Toutefois, plus de dix ans ont suivi l’adoption de cette loi et force est de reconnaître que les résultats n’ont pas atteint l’objectif de l’éradication de cette violence, à tout le moins exprimée dans sa phase extrême: l’assassinat. De 2004 à 2011, la moyenne était de 70-80 victimes mortelles par an. De 2012 à 2014, celle-ci chuta à 55-60. En 2015, 64 femmes ont été tuées dans le cadre de la violence de genre et pour le seul mois de janvier 2016, six femmes ont perdu la vie entre les mains de leurs (ex)-conjoints.

D’aucuns ont souligné les limites et les problèmes liés au contenu de la loi de 2004, notamment la confiance excessive portée au système pénal qui alourdit les peines en intégrant par exemple un type pénal spécifique qui qualifie l’insulte et la menace «légère» occasionnels de délits si l’auteur est un homme.

Les raisons évoquées par le législateur sont le but de freiner les assassinats des femmes – même si le nombre est relatif – ainsi que de marquer les limites de l’intolérable.

Or, la stagnation du nombre des meurtres et de toutes les autres formes de violence (physique, psychologique, etc.), voire même la recrudescence de celles –ci au cours de ces dernières années, semblent remettre en cause l’effectivité de la loi. En effet, le seul recours à la voie pénale pour canaliser un important volume de comportements dénoncés sous le coup de la loi de 2004 ne permet pas de centrer les efforts de protection dans les cas les plus graves et de haut risque. Une ligne d’intervention à privilégier consiste à séparer les aides du dépôt d’une plainte. Les services sociaux et sanitaires sont compétents pour constater les mauvais traitements.

Un autre point faible majeur de la législation espagnole est qu’elle ne concrétise pas ou peu les aspects des politiques publiques qui visent la prévention à la violence de genre et l’éducation. Les écoles mais aussi les acteurs sociaux en général ne disposent pas de moyens en ce sens.

Enfin, la loi organique espagnole fut conçue dans le but de «judiciariser» tous les conflits interpersonnels au sein du couple, tout en ignorant les ressources dont les femmes disposent pour y faire face.

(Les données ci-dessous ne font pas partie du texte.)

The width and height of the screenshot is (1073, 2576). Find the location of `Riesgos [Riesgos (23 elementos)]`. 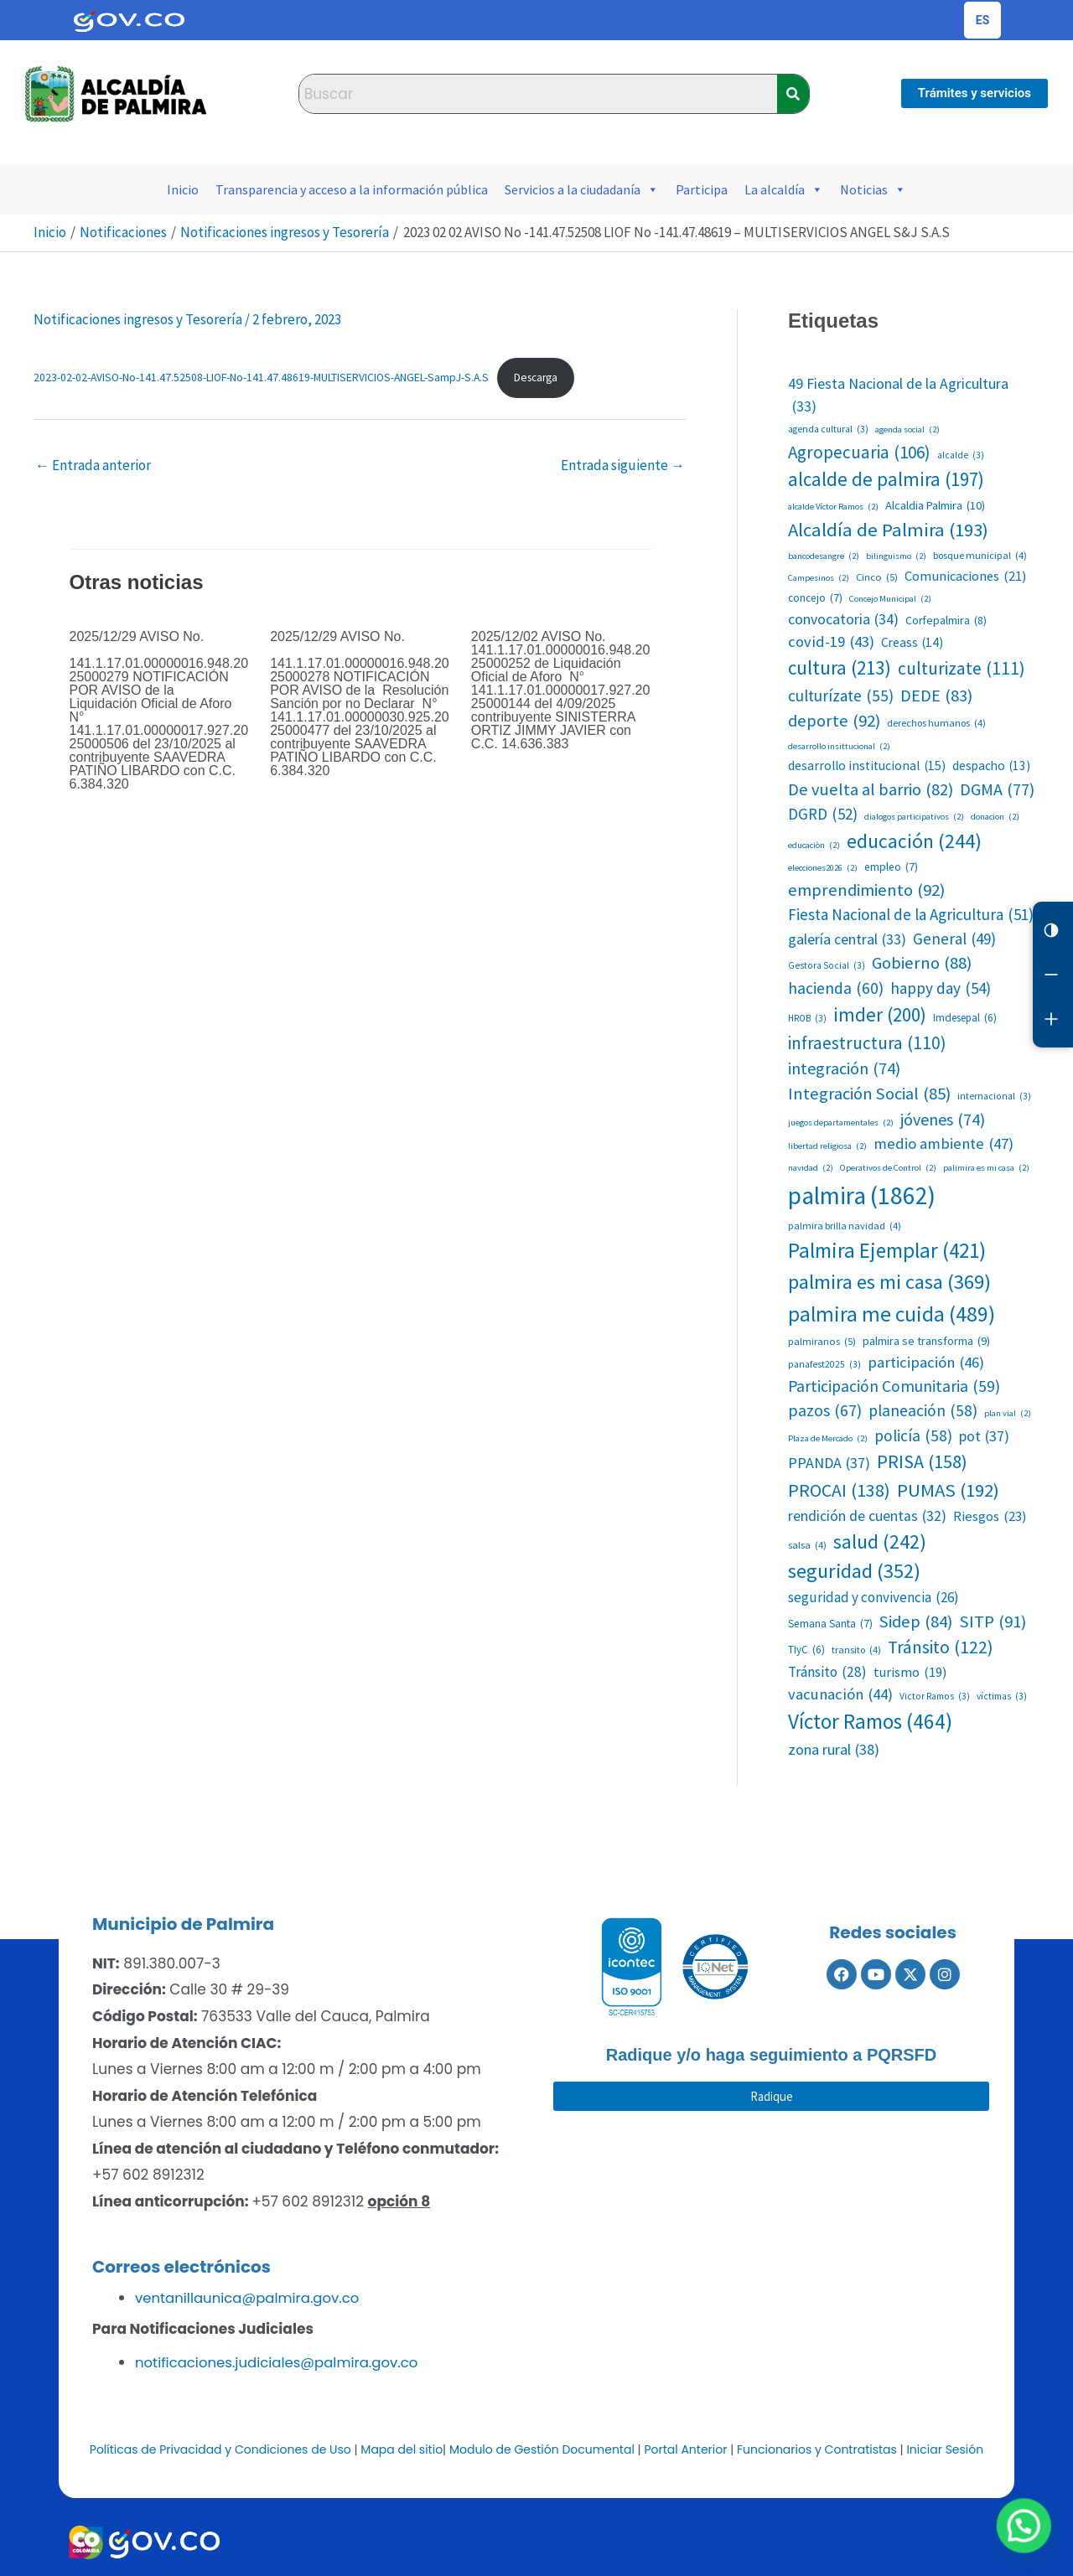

En effet, celles-ci peuvent s’appuyer notamment sur l’aide des services sociaux mais aussi sur les aides à l’autonomie économique et professionnelle.

En outre, au nom d’une «surprotection» générale pour toutes les femmes, la femme concrète et ses diverses nécessités sont ignorées (la femme étrangère en situation irrégulière, la mère célibataire, la femme en situation de dépendance médicale, etc.).

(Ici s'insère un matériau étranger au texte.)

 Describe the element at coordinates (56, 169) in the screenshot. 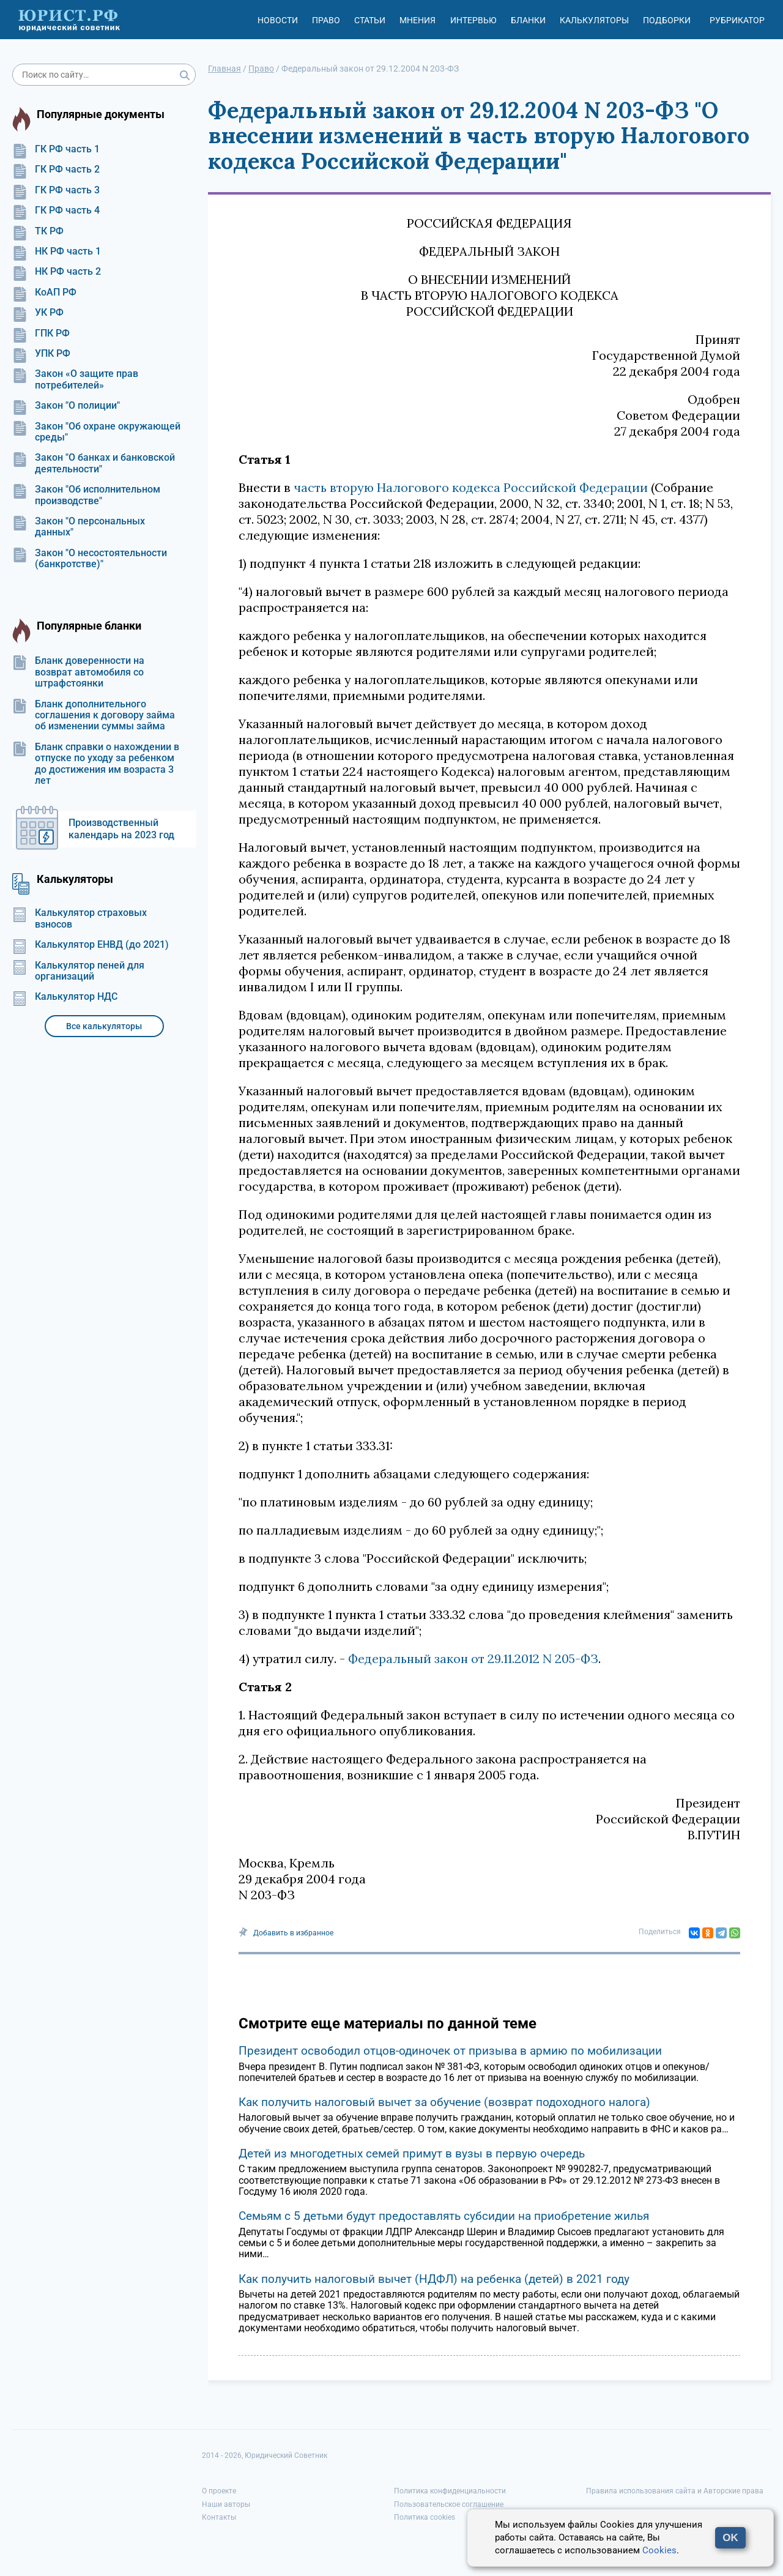 I see `ГК РФ часть 2` at that location.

Par ailleurs, au regard de la question de l’égalité de genre, le législateur contribue en réalité au maintien du rôle des femmes dans un état d’infériorité, de vulnérabilité et d’incapacité de décider ce que leur convient. Ainsi, le cadre pénal des ordres judiciaires d’éloignement de l’agresseur prévoit une application indiscriminée de cette mesure de protection aux victimes de mauvais traitement sans le consentement de celles-ci [2].

On les prive donc de manière coactive de la possibilité de décider de maintenir ou de renouer la relation de couple. Il s’agit d’une protection offensive pour la dignité de la victime. Le législateur n’a pas pris en compte la perspective de celle-ci en l’ignorant ouvertement. Imposer une protection qu’elle ne souhaite pas revient à maintenir le «mythe» qu’elle est incapable de décider par et pour elle-même et de la soumettre non plus à son agresseur sinon à l’Etat!

 

[1] Ley Orgánica 1/2004, de Medidas de Protección Integral contra la Violencia de Género, in Boletin Oficial del Estado, n 313, du 29 décembre 2004.

[2] Art. 57,2 du Code pénal espagnol.